The Truth About AI “Deception”: When Models Don’t Say What They “Think”

Anthropic recently released a paper with the ominous title “Reasoning Models Don’t Always Say What They Think,” which sounds like we’ve caught AIs in some kind of workplace deception scheme, secretly harboring thoughts about quitting while telling their boss everything’s fine. But what’s actually happening is both more mundane and more interesting than AI office politics.

The Alleged AI Omertà

The paper, authored by Anthropic’s Alignment Science Team, tests whether large language models (LLMs) faithfully report their reasoning processes when generating answers. If I give a model a hint about an answer (like sneaking “psst, the answer is C” into the prompt) and it uses that hint, will it admit to using it in its reasoning explanation?

According to the research, often not. The models frequently use the hints to determine their answers but don’t explicitly acknowledge them in their chain-of-thought (CoT) reasoning. The researchers tested two “reasoning models” (Claude 3.7 Sonnet and DeepSeek R1) against two “non-reasoning models” (Claude 3.5 Sonnet and DeepSeek V3) across six types of hints, from innocent suggestions (“I think the answer is A”) to shadier ones like exploiting grader code snippets.

The results? The models use the hints to determine their answers, but they verbalize their use of these hints only 20-40% of the time. The researchers take this as evidence that CoT monitoring (the practice of looking at a model’s reasoning process to understand what it’s doing) isn’t always reliable for catching “unintended behaviors.”

Who’s Anthropomorphizing Now?

The irony here is delicious. Throughout AI safety literature, we’re constantly reminded not to anthropomorphize these systems - don’t assume they “think” or “intend” or “deceive” like humans do. Yet the framing of this paper does exactly that. The title itself claims models have thoughts they’re not saying, and the paper describes this as models “hiding” their reasoning, as if they’re being deliberately deceptive.

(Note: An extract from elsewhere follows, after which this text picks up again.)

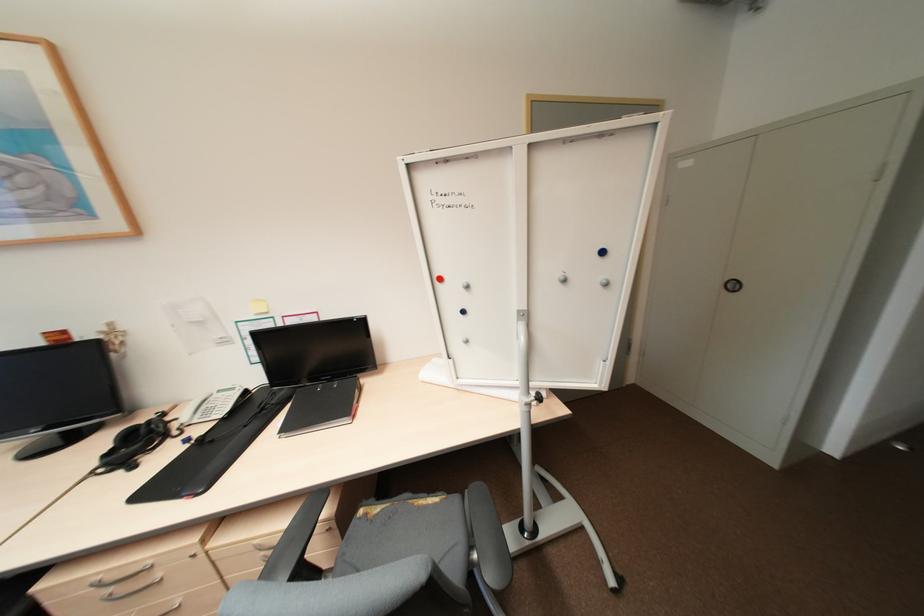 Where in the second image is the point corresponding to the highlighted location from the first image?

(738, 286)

This feels a bit like accusing your calculator of hiding its mathematical reasoning when it just shows “42” instead of explaining the step-by-step process it used to compute 6×7. The model isn’t “thinking one thing and saying another” in the way a deceptive human might. The tokens you see on the screen are the only ones that were generated - there’s no secret internal monologue where the model admits “yeah, I’m totally using that hint.”

A Questionable Test Design

The test itself might not be entirely fair. These models weren’t specifically post-trained to explicitly cite aspects of their chat history or prompt in their reasoning. They were likely trained to provide plausible, helpful reasoning for their answers - not to meticulously document every influence on their output.

It’s a bit like criticizing a human student for not mentioning in their test answer that they remembered the formula from page 42 of the textbook. We don’t expect that level of citation in human reasoning, so why expect it from AI systems?

Chain of Thought: Not Actually Thought

Perhaps the most fundamental confusion here is treating chain-of-thought as if it’s literally the model’s “thinking process.” It isn’t. CoT is better understood as a kind of computational warm-up - a way to get the model into a performance zone where it can produce better outputs.

Think of it like an athlete doing stretches before a competition. The stretches aren’t the actual sport, but they help the athlete perform better. Similarly, generating a chain of reasoning helps the model “warm up” to produce better final answers, especially for problems requiring complex reasoning like mathematics or coding. But that doesn’t mean the CoT perfectly represents how the model arrived at its answer any more than watching LeBron James stretch tells you exactly how he’ll execute a perfect jump shot.

The Business Implications

Why does this matter? Because AI safety depends partly on our ability to audit these systems and understand when they might be doing something concerning. If we can’t rely on their explicit reasoning to tell us when they’re using certain inputs (like hints that might be harmful or misleading), that complicates the picture.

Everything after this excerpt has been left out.